Work item:
Retype, word for word, each line between the lines holding "What do you see at coordinates (448, 1935)" and "The width and height of the screenshot is (1152, 2576).", inclusive, and leave the rest of the data alone.
═══ Excerpted records ═══
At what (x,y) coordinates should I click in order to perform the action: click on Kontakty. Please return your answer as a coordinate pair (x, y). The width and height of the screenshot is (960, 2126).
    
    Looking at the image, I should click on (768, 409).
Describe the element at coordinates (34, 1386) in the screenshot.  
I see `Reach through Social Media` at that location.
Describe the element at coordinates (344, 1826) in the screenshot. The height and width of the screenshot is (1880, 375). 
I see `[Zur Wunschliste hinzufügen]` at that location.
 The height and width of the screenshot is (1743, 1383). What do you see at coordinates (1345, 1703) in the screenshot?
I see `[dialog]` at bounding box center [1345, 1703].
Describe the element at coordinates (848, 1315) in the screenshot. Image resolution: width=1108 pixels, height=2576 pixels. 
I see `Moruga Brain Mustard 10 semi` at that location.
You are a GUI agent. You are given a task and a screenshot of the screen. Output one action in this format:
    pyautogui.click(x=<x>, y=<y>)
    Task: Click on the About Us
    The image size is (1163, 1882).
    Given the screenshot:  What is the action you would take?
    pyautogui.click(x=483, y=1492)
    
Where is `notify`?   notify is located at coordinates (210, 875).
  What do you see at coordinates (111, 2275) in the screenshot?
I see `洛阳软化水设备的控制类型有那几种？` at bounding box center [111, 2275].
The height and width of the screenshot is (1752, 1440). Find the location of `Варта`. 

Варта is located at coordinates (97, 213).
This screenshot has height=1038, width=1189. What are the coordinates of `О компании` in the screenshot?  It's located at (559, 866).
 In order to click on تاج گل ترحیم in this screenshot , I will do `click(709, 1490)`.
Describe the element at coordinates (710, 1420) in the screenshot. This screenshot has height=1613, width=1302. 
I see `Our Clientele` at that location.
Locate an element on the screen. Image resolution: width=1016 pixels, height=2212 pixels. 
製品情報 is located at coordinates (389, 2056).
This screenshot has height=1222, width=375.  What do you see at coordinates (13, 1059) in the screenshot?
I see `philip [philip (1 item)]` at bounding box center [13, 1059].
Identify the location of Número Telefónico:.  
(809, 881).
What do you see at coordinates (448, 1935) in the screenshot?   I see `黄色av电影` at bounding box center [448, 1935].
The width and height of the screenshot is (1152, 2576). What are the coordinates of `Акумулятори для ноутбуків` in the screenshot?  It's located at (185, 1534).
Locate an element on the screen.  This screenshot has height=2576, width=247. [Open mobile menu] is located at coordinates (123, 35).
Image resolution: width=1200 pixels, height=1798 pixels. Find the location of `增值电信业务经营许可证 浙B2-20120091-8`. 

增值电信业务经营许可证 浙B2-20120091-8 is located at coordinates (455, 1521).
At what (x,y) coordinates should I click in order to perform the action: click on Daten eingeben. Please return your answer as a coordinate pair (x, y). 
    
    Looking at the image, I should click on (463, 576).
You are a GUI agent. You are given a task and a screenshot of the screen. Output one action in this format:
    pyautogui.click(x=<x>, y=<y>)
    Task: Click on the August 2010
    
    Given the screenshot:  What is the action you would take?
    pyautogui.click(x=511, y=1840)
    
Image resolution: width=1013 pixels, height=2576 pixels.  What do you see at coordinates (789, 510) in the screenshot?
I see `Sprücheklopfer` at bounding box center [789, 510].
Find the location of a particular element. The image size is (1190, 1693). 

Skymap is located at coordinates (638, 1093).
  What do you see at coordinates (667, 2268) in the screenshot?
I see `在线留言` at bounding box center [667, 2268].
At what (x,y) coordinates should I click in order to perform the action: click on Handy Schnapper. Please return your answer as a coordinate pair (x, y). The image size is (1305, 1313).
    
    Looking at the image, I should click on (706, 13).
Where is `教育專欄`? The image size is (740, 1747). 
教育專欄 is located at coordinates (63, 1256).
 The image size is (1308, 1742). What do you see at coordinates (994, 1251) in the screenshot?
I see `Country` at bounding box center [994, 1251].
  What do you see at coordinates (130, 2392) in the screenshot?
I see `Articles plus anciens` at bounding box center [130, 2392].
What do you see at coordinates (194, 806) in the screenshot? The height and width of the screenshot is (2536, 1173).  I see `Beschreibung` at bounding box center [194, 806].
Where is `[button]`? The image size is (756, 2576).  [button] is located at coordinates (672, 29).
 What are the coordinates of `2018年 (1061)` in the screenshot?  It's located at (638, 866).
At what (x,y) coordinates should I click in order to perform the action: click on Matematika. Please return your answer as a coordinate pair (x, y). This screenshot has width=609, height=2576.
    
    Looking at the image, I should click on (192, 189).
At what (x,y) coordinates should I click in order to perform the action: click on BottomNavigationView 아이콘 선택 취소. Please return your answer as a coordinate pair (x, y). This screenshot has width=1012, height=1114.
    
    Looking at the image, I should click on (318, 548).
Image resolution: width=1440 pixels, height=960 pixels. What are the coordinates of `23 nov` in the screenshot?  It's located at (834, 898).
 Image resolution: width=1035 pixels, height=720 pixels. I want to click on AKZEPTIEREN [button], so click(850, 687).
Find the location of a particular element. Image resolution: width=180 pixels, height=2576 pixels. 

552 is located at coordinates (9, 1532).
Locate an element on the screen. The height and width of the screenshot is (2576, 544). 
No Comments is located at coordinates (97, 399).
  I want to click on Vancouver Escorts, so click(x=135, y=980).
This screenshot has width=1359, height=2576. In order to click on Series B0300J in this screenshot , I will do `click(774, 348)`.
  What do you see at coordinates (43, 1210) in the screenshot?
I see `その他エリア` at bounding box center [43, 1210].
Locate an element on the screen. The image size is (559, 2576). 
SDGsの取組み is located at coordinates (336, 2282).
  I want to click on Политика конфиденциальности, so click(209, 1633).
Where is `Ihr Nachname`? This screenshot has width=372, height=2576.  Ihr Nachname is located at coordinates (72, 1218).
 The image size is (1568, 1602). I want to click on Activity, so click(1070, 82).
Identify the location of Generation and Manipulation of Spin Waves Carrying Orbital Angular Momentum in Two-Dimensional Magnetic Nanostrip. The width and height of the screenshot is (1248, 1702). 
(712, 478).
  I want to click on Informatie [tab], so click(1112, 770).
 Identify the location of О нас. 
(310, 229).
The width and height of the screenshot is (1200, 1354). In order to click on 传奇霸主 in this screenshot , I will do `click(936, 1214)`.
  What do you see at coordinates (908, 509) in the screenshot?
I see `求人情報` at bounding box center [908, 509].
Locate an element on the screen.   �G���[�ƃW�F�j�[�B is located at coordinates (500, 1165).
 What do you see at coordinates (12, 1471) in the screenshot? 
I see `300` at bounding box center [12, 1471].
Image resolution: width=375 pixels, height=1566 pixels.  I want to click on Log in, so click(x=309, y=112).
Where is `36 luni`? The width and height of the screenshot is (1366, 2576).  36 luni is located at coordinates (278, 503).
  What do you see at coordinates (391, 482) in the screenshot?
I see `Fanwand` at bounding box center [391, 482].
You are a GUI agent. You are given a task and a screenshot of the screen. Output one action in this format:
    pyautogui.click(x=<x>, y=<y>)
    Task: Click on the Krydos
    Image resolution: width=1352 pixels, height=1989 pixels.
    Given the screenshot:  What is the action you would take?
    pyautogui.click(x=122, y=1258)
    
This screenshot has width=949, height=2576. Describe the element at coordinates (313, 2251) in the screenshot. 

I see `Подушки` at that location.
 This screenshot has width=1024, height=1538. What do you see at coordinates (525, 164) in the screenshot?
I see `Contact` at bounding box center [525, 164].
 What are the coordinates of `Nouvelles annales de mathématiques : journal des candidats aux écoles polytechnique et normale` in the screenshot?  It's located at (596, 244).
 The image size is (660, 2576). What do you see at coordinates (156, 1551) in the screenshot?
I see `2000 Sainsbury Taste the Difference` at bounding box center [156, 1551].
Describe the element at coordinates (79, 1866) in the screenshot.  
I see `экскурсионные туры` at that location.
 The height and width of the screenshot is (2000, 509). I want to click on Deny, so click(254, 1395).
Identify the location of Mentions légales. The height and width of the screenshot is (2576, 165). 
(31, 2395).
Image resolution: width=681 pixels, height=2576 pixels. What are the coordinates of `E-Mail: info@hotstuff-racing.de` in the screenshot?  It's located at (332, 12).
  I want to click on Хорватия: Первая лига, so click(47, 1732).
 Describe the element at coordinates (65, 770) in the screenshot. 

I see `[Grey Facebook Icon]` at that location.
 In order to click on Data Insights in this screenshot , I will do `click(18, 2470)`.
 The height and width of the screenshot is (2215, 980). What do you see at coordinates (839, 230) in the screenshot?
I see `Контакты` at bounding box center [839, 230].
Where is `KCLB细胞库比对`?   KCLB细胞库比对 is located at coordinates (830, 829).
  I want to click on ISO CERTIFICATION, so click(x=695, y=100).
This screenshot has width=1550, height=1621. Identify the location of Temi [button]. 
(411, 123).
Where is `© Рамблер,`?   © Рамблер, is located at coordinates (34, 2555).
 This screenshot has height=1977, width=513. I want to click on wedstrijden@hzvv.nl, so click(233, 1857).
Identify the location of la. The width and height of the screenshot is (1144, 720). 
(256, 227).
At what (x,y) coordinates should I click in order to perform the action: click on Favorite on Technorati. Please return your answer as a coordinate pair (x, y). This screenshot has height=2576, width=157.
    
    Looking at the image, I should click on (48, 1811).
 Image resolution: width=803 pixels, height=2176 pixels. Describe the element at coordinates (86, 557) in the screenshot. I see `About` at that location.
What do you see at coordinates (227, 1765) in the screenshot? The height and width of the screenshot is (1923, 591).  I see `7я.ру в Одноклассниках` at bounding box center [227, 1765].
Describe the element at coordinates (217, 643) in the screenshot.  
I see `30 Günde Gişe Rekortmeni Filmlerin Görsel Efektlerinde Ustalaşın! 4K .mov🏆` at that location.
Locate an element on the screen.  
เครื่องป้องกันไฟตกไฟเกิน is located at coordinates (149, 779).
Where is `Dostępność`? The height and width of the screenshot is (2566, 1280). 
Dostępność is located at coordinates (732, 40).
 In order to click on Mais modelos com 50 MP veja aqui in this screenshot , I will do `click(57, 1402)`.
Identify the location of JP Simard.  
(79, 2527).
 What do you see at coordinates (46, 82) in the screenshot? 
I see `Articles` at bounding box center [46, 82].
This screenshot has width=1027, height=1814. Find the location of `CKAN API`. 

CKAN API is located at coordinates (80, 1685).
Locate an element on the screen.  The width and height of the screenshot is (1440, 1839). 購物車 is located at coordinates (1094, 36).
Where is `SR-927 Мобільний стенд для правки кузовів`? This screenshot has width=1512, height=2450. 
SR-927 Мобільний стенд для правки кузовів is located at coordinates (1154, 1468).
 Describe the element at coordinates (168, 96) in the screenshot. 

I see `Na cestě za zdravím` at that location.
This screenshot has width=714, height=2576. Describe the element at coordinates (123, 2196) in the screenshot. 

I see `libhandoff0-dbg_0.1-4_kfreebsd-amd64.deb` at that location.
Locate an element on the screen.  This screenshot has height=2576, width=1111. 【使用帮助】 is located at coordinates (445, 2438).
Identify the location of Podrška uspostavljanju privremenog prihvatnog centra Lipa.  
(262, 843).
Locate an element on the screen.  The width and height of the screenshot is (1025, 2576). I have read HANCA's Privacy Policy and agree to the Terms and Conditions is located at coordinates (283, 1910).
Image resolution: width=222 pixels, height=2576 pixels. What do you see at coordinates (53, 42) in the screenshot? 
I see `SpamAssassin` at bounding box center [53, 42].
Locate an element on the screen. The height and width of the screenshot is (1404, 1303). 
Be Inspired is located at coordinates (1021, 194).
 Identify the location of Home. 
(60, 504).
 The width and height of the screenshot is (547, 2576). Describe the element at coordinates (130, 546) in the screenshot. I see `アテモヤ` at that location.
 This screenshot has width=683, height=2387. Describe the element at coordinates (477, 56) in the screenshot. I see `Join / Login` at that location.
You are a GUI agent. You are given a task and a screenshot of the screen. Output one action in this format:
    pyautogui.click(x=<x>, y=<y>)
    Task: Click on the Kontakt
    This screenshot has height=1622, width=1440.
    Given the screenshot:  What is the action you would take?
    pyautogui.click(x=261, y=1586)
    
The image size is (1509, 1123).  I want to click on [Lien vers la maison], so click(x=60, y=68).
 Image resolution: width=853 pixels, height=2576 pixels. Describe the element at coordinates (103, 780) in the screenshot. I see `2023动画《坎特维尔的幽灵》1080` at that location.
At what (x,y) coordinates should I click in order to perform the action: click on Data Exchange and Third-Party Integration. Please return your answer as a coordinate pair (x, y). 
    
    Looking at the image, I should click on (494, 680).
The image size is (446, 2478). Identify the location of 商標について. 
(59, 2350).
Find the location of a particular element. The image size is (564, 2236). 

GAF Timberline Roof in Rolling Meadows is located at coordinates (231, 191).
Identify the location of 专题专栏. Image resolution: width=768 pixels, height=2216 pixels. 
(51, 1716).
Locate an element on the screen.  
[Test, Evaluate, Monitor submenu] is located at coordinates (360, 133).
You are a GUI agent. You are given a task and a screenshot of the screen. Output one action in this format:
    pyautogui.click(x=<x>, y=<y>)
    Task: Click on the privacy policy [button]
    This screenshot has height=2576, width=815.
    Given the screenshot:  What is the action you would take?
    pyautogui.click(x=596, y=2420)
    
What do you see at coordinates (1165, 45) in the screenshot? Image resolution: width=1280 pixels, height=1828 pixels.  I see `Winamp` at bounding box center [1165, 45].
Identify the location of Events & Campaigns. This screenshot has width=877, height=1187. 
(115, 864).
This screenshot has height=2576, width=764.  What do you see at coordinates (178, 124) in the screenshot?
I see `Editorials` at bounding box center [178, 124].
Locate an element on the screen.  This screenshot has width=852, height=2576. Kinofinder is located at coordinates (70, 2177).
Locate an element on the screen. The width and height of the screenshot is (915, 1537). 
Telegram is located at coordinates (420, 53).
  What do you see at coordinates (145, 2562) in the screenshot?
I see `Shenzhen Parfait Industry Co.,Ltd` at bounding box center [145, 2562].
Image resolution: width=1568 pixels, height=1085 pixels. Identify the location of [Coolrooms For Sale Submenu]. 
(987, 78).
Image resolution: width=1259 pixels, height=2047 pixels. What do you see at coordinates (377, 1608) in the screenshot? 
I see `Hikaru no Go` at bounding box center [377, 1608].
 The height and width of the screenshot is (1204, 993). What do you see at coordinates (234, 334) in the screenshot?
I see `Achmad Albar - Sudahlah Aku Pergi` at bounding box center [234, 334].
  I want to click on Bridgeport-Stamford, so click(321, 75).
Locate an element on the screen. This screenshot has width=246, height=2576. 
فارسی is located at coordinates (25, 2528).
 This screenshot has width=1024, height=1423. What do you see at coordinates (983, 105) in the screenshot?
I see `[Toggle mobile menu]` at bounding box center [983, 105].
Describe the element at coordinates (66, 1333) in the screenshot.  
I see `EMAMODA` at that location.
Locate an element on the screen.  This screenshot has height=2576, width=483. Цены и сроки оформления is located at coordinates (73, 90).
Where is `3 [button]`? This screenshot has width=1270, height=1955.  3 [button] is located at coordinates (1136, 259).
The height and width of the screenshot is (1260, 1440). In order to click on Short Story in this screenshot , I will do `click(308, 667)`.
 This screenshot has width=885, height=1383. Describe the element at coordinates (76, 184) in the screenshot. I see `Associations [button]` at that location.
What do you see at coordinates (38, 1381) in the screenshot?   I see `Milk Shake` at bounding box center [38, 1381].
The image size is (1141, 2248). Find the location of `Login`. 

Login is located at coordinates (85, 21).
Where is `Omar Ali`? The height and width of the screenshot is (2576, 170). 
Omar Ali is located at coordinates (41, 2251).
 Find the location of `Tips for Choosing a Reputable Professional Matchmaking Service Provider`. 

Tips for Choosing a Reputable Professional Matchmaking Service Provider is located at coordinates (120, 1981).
═══
Final answer:
What do you see at coordinates (448, 1935) in the screenshot?   I see `黄色av电影` at bounding box center [448, 1935].
The width and height of the screenshot is (1152, 2576). What are the coordinates of `Акумулятори для ноутбуків` in the screenshot?  It's located at (185, 1534).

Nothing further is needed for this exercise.